第17話 底
アヤさんが土魔法で作った2mほどの高さの台から俺たちは飛び降りた。
どうやら湖の中の孤島のような場所に落とされたらしい。直径10メートルほどの地面の周りを深緑色の液体が取り囲んでいる。嫌な感じの泡も湧いていて、見るからに毒がありそうな雰囲気だ。
「カタカタカタカタ」
不意に乾いた音が聞こえてくる。音のする方を見やると体長2mを超える巨大なカニがいた。苔が生えた銀色の甲羅が鈍く光っている。鎧カニ――レベルは俺たちと同じ26だ。
「こいつは手強いぞ!」
俺が叫ぶと同時に鎧カニが横向きに突進してきた。疾い。
俺はカウンター気味に『天魔のハルバード』を突き立てる。
ガキン! と金属音が響く。これまですべての敵を一撃で屠ってきた『天魔のハルバード』をもってしても貫けない。表面が軽くえぐれているだけだ。だが、エンチャントされた雷属性は有効なようで、カニは一瞬硬直する。

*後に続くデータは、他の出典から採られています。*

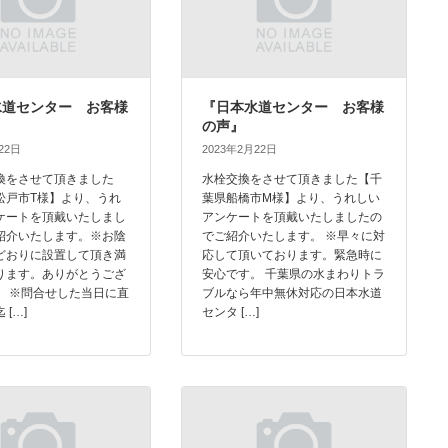
水道センター お客様
『日本水道センター お客様
の声』
22日
2023年2月22日
換をさせて頂きました
水栓交換をさせて頂きました【千
松戸市T様】より、うれ
葉県船橋市M様】より、うれしい
ケートを頂戴いたしまし
アンケートを頂戴いたしましたの
紹介いたします。※お陰
でご紹介いたします。 ※早々に対
どおりに設置して頂き満
応して頂いております。緊急時に
ります。ありがとうござ
安心です。 千葉県の水まわりトラ
。 ※問合せした当日に直
ブルなら年中無休対応の日本水道
 […]
センタ […]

カニの正面に位置していたアヤさんがその隙を見逃さずに、縦に回転してから全体重を乗せた爪攻撃を放つ――【破転爪】アイアンボアと戦っている時にアヤさんが覚えたスキルだ。
一撃のダメージは連撃系の【乱撃爪】よりも大きい。致命傷とまではいかないがかなりのダメージが入ったようだ。
アヤさんは【破転爪】に火属性を付与していた。もしかしたら火属性が有効なのかもしれない。そう思った俺は間髪入れずに【ファイヤーランス】を放った。
だが、思ったほどのダメージは入らない。その時、視界の隅に新手の鎧カニが現れた。こちらに向かって毒沼のなかを横向きに進んでいる。こいつに手間取りすぎると危険な状況になってしまう。
鎧カニは方向転換するとアヤさんに向かって、横向きに突進していく。こちらに背を向けている鎧カニに【雷束撃】を放つと、雷ビームの直撃を受けてカニは硬直した。そこをアヤさんがふたたび回転しながら【破転爪】を放つ。だが、硬い甲羅に阻まれて逆に弾き返されてしまう。火属性や雷属性の攻撃自体は通っているようだが、物理攻撃はほとんど通っていない。
「アヤさん、奴の弱点は正面だ!」
「ニャ(だな)」
ふたたび【雷束撃】を放ちカニを硬直させる。その隙にアヤさんが敵の正面に廻り込むが、敵は自分の弱点を知っているようで、方向転換を試みようとする。
「させるか!」
俺は【雷束撃】を二連続で放った。そこにアヤさんが雷属性を付与した【破転爪】を放つ。
カニの片目が切り落とされ、体液が滴り落ちている。硬直しているカニに対してアヤさんは雷属性をエンチャントしたまま、左右からの高速猫パンチ【乱撃爪】を連発した。
アヤさんの8連撃を受けてカニはついに力尽き、俺のレベルが27に上がった。
レベルが上ってマックスになったMPをふんだんに使って俺は土魔法で厚めの壁を作る。新手の鎧カニは壁を乗り越えようとして失敗し、方向転換した。狙い通りだ。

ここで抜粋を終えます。